Was macht das Besondere aus?

Diese Mischung aus München-Bezogenheit und gleichzeitiger Weltläufigkeit.

Seitdem Sie Chefredakteur der "Abendzeitung" sind, hat sich einiges verändert. Das Blatt ist schriller und lauter geworden.

Wir arbeiten gerade daran, die Zeitung optisch leicht verändert Anfang Januar neu zu präsentieren. Sie wird dann leichter, eleganter ...

... das tun sie gemeinsam mit Ihrem neuen Art Direktor Martin Geiger, der die "AZ" noch von früher kennt. Heißt das, Sie drehen die Lautstärkeregler, die Sie erst aufgedreht haben, nun wieder runter?

Wir sind beim Thema Seite eins, oder? Dass die unter meiner Regie boulevardesker geworden ist, also auch lauter und bunter, kann ich ja schlecht leugnen.

Oft hat sie einen ordentlichen Schuss Gelb.

Das Gelb ist hässlich, es gefällt mir auch nicht. Wir werden es abschaffen. Wenn schon gelb, dann wärmer, weniger grell. Inhaltlich hat sich die "Abendzeitung" überhaupt nicht verändert.
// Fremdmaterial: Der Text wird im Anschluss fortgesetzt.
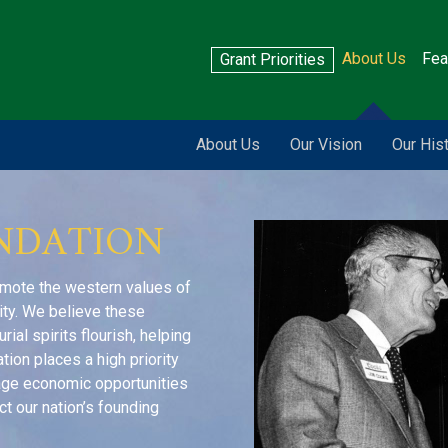
About Us
Fea
Grant Priorities
About Us
Our Vision
Our His
NDATION
omote the western values of
rity. We believe these
al spirits flourish, helping
tion places a high priority
rage economic opportunities
ct our nation’s founding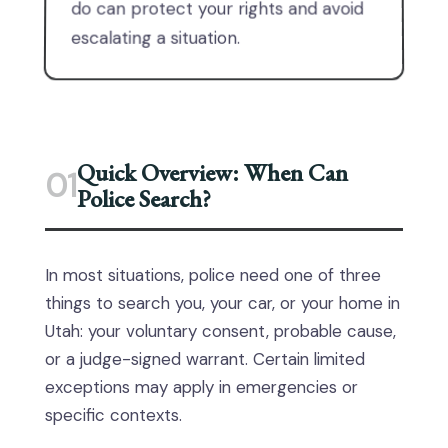
do can protect your rights and avoid
escalating a situation.
Quick Overview: When Can
01
Police Search?
In most situations, police need one of three
things to search you, your car, or your home in
Utah: your voluntary consent, probable cause,
or a judge-signed warrant. Certain limited
exceptions may apply in emergencies or
specific contexts.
Mit der Seite drei und dem Feuilleton haben wir zum Beispiel Elemente, die es in diesem Format und mit diesem Anspruch in keiner anderen deutschen Boulevardzeitung gibt.
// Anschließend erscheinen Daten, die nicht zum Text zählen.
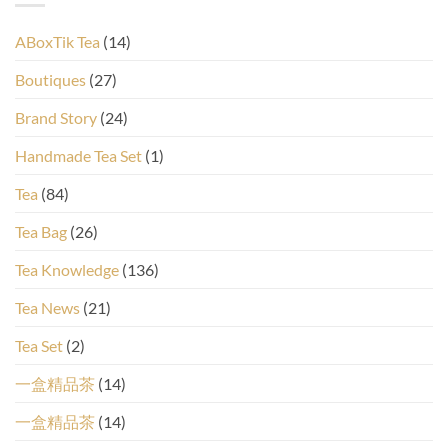
ABoxTik Tea
(14)
Boutiques
(27)
Brand Story
(24)
Handmade Tea Set
(1)
Tea
(84)
Tea Bag
(26)
Tea Knowledge
(136)
Tea News
(21)
Tea Set
(2)
一盒精品茶
(14)
一盒精品茶
(14)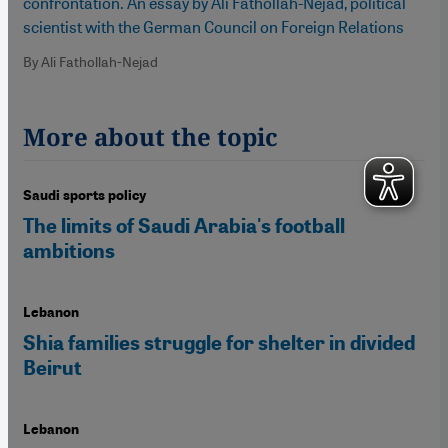
confrontation. An essay by Ali Fathollah-Nejad, political
scientist with the German Council on Foreign Relations
By Ali Fathollah-Nejad
More about the topic
Saudi sports policy
The limits of Saudi Arabia's football
ambitions
Lebanon
Shia families struggle for shelter in divided
Beirut
Lebanon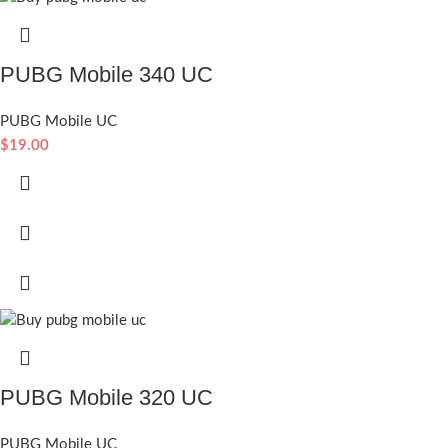
PUBG Mobile 340 UC
PUBG Mobile UC
$
19.00
PUBG Mobile 320 UC
PUBG Mobile UC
Dann verspricht die Seite eins also etwas anderes, als die Zeitung im Innenteil hält?

Sie müssen das Blatt ja auch verkaufen. Einerseits dürfen wir die Abonnenten nicht verprellen, die morgens nicht von großen Buchstaben erschlagen werden wollen. Andererseits sind wir eine Boulevardzeitung, die auf der Straße oder am Kiosk mit der Schlagzeile einen Kaufimpuls auslösen muss. Das ist ein täglicher Spagat.

Was für einen Typ von Leser haben Sie vor Augen? Wie ist der? Wo geht er abends hin?

Er ist tief verwurzelt in dieser Stadt. Er ist höher gebildet als der Leser der anderen Boulevardblätter. Die "Abendzeitung" ist nach meiner Meinung ein Stück Münchner Kultur und spricht deshalb den Leser aus unterschiedlichen Gesellschaftsschichten an. Den, der ins Bräuhaus geht ebenso wie den, der nach dem Theaterbesuch im Nobel-Restaurant teuren Wein trinkt. Wenn Sie so wollen: In der "Abendzeitung" findet sich der Fan von 1860 ebenso wieder wie die Bussi-Gesellschaft.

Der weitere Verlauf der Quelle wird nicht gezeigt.